The Cabin fence along the road needed repairing so Mr S got wire fencing then engaged Johnny Lewis and Finley to put it in place. Young Henry Cornett, Mary’s husband had a few days work fitting rails or stones under the fence to keep the hogs out and on his side earning enough to finish paying the doctor. Mary had managed to pay six of the ten dollars required. Just at that time I persuaded Mary to come with her baby and spend a week at the Cabin so that I could help her learn how to care for the baby. It was having colic so much she could do nothing but “nuss” it. Her mother, Sara Jane was also worn out. So we invited Henry to dinner each day while he worked here.

Mary was enthusiastic about caring for the baby but she could hardly endure her crying a minute. Frequently I would insist on her waiting five minutes before she picked her up and by that time baby would stop herself. However the urge to hold the child is so strong it gets very little discipline.

Another baby arrived on Line Fork. Bert has two daughters then four sons so this new little daughter – Bert calls them kids – is rather more interesting to Loretta and Nancy than another little brother would have been. She is named Pearly May after a favorite sister of the mother. Bert was very appreciative of the care she had and was glad to stay in bed. She had been up three days after the previous baby arrived – still only fifteen months old and not yet walking freely. As usual there was no money but Mr S came to the rescue with a job for Jason – hauling up the old rails and piling them neatly where they may be cut into firewood. The better ones are to be used to make strong the rest of the fence around the place. He had some good soil hauled up to make some more flower beds among the rocks on the west side of the house. So now the doctor is paid and a little extra remains for a sack of flour and the medicines that are needed from time to time among so many little ones – not that I prescribed them always – a short fast in most cases would do quite as well but the castor oil habit of home medication is deeply entrenched and is more easily given than with-holding a meal.

Mrs Morgan walked over from Stony. She had been puny for six weeks and she finally made up her mind to go to the Cabin and see if the doctor couldn’t give her something to relieve the pain in her back. She is the only woman I know who chews a snuff stick but she did not bring it with her. It was her first visit to the new Cabin so I asked her if she would like to look it over. She said, “Yes I alors like to look at something purty”. The upper rooms and sleeping porch are quite new experiences to all our neighbors. There is one rather large two storied house on Leatherwood.

Choosing a pretty day I rode over to Stony to see Mrs Morgan and she said her back was much better. “It must have been the pills you had given as nothing else had helped it”. Their house is some six steps above the road. The bank had been held up by an eight foot wall part of which had been down for over a year. I expressed a hope that Mr Morgan was going to rebuild it this Spring. She thought he would as he had ordered two bags of cement.

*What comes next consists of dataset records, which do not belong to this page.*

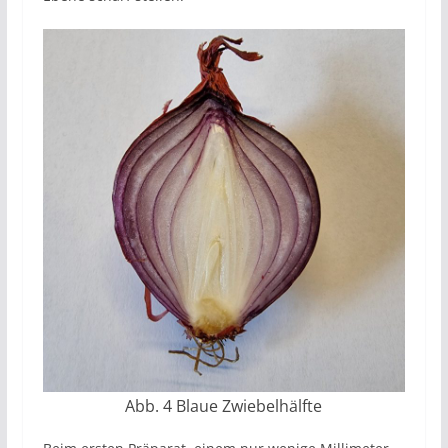
Abb. 4 Blaue Zwiebelhälfte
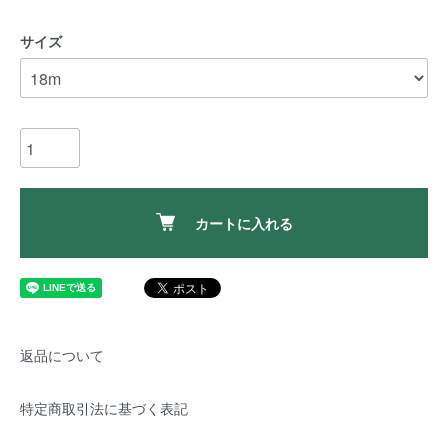
サイズ
カートに入れる
返品について
特定商取引法に基づく表記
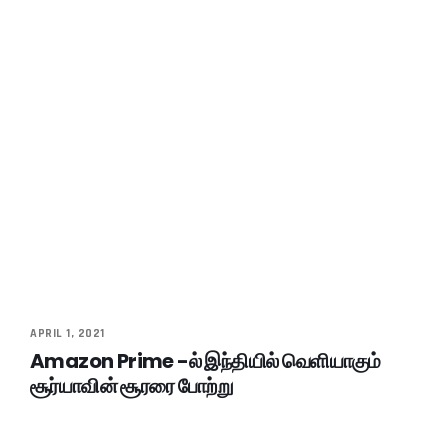
APRIL 1, 2021
Amazon Prime -ல் இந்தியில் வெளியாகும்
சூர்யாவின் சூரரை போற்று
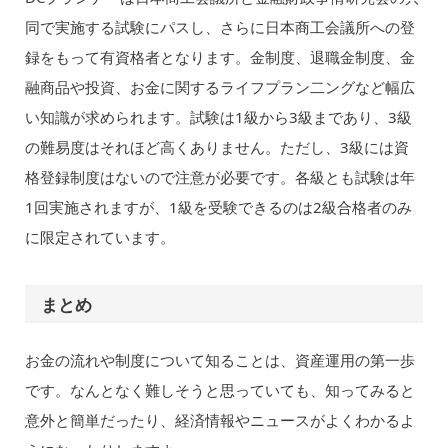
同で実施する試験にパスし、さらに日本商工会議所への登
録をもって有資格者となります。金制度、退職金制度、金
融商品や投資、お金に関するライフプラン二ングなど幅広
い知識が求められます。試験は1級から3級まであり、3級
の難易度はそれほど高くありません。ただし、3級には資
格登録制度はないので注意が必要です。各級とも試験は年
1回実施されますが、1級を受験できるのは2級合格者のみ
に限定されています。
まとめ
お金の流れや制度について知ることは、資産運用の第一歩
です。なんとなく難しそうと思っていても、知ってみると
意外と簡単だったり、経済情報やニュースがよくわかるよ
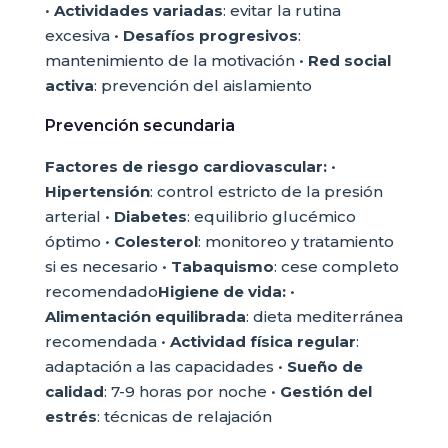
•
Actividades variadas
: evitar la rutina
excesiva •
Desafíos progresivos
:
mantenimiento de la motivación •
Red social
activa
: prevención del aislamiento
Prevención secundaria
Factores de riesgo cardiovascular:
•
Hipertensión
: control estricto de la presión
arterial •
Diabetes
: equilibrio glucémico
óptimo •
Colesterol
: monitoreo y tratamiento
si es necesario •
Tabaquismo
: cese completo
recomendado
Higiene de vida:
•
Alimentación equilibrada
: dieta mediterránea
recomendada •
Actividad física regular
:
adaptación a las capacidades •
Sueño de
calidad
: 7-9 horas por noche •
Gestión del
estrés
: técnicas de relajación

At the next house I went in for a half hour with Susan and her family of five little ones. Will and his sixteen year old daughter by a first wife were grubbing a four acre lot on Green Briar a mile from the house and little seven year old Homer was waiting until noon to take their dinner. He had grubbed so hard on a root the day before he was quite played out. Susan had asked for some clothes – “Just anything” – as the children had nothing to change to. She had cut over her own well worn clothing for the two little girls but she said there was nothing left of Will’s overalls to make over for Homer and Fernando so they had to go in their rags. I had a bundle for her and she set to work to strip the children and wash that very day. The baby was cheerfully sucking his thumb and was handed over to Hattie to “nuss” while she got the washing under way. They need some Red Cross help but have not yet been awarded any.

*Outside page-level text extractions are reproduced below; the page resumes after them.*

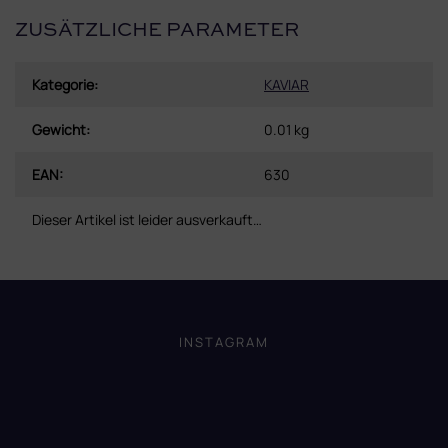
ZUSÄTZLICHE PARAMETER
Kategorie
:
KAVIAR
Gewicht
:
0.01 kg
EAN
:
630
Dieser Artikel ist leider ausverkauft…
F
u
ß
INSTAGRAM
z
e
i
l
e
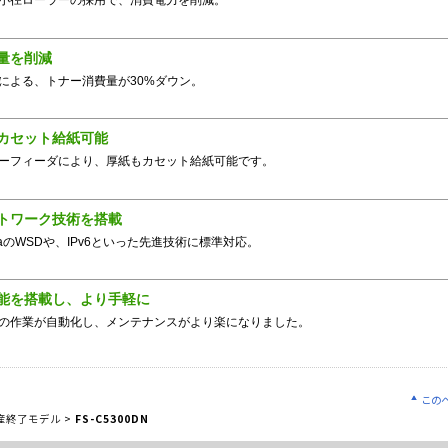
小径ローラーの採用で、消費電力を削減。
量を削減
による、トナー消費量が30%ダウン。
カセット給紙可能
ーフィーダにより、厚紙もカセット給紙可能です。
トワーク技術を搭載
istaのWSDや、IPv6といった先進技術に標準対応。
能を搭載し、より手軽に
の作業が自動化し、メンテナンスがより楽になりました。
この
産終了モデル
>
FS-C5300DN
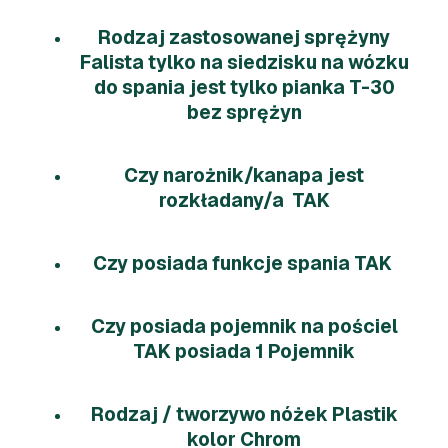
Rodzaj zastosowanej sprężyny
Falista tylko na siedzisku na wózku
do spania jest tylko pianka T-30
bez sprężyn
Czy narożnik/kanapa jest
rozkładany/a TAK
Czy posiada funkcje spania TAK
Czy posiada pojemnik na pościel
TAK posiada 1 Pojemnik
Rodzaj / tworzywo nóżek Plastik
kolor Chrom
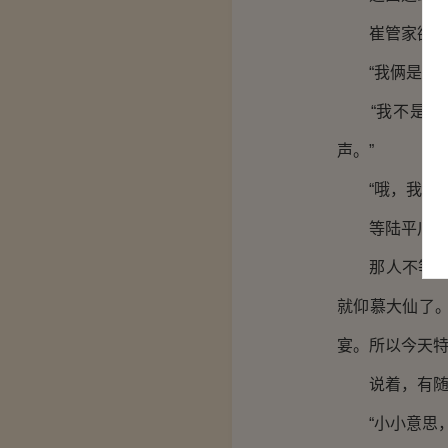
崔管家欲言
“我俩是对练
“我不是那个
声。”
“哦，我马上
等陆平川龇牙
那人不等刘广
就仰慕大仙了
宴。所以今天特
说着，有随身
“小小意思，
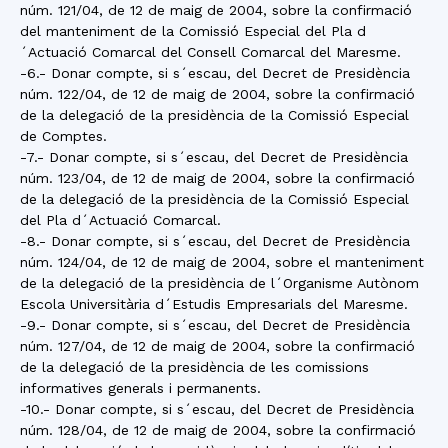
núm. 121/04, de 12 de maig de 2004, sobre la confirmació
del manteniment de la Comissió Especial del Pla d
´Actuació Comarcal del Consell Comarcal del Maresme.
-6.- Donar compte, si s´escau, del Decret de Presidència
núm. 122/04, de 12 de maig de 2004, sobre la confirmació
de la delegació de la presidència de la Comissió Especial
de Comptes.
-7.- Donar compte, si s´escau, del Decret de Presidència
núm. 123/04, de 12 de maig de 2004, sobre la confirmació
de la delegació de la presidència de la Comissió Especial
del Pla d´Actuació Comarcal.
-8.- Donar compte, si s´escau, del Decret de Presidència
núm. 124/04, de 12 de maig de 2004, sobre el manteniment
de la delegació de la presidència de l´Organisme Autònom
Escola Universitària d´Estudis Empresarials del Maresme.
-9.- Donar compte, si s´escau, del Decret de Presidència
núm. 127/04, de 12 de maig de 2004, sobre la confirmació
de la delegació de la presidència de les comissions
informatives generals i permanents.
-10.- Donar compte, si s´escau, del Decret de Presidència
núm. 128/04, de 12 de maig de 2004, sobre la confirmació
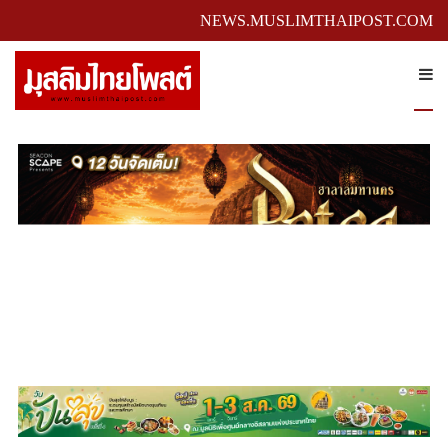
NEWS.MUSLIMTHAIPOST.COM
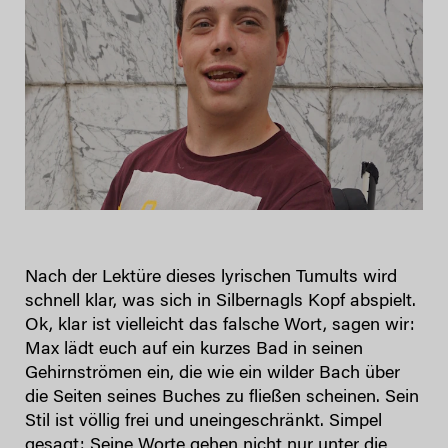
Nach der Lektüre dieses lyrischen Tumults wird
schnell klar, was sich in Silbernagls Kopf abspielt.
Ok, klar ist vielleicht das falsche Wort, sagen wir:
Max lädt euch auf ein kurzes Bad in seinen
Gehirnströmen ein, die wie ein wilder Bach über
die Seiten seines Buches zu fließen scheinen. Sein
Stil ist völlig frei und uneingeschränkt. Simpel
gesagt: Seine Worte gehen nicht nur unter die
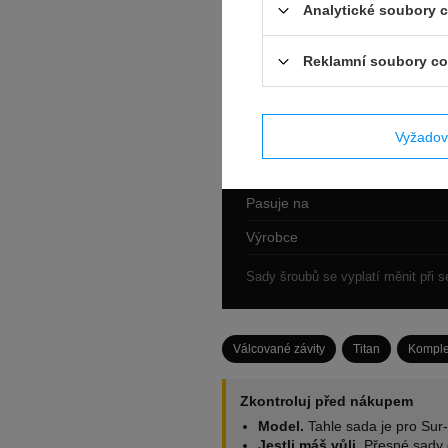
Analytické soubory 
Sada
Reklamní soubory co
Materiál
Závity
Použití
Vyžadov
Povrch
Pasuje na
Výrobce
Sady šroubů se vyplatí měnit při 
Válcované závity
Titan
Komple
Zkontroluj před nákupem
Model.
Tahle sada je pro Sur-
Jestli máš vůli.
Přesné sady d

Down at the mouth of Stony are the Hibberds. John had visited the Cabin the week before and took dinner with us. We had quite a talk about sickness and touched upon the subject of fits. He said that he knew a man who was “fitified” for twenty years. John had just been to Louisville to get his ten year old daughter Vernie who had been in the Children’s free Hospital for ten months having a neglected dislocated elbow treated. The doctors succeeded in getting it replaced at a comfortable angle but it cannot be straightened out. However it is much better than it was before. Mrs Hibbard’s sister is sick with Tb – the only case I know about in this section. She needed some bed gowns so I took some to Firbie (Mrs H) and she would take them to her sister down on Beehive a branch that runs in Leatherwood.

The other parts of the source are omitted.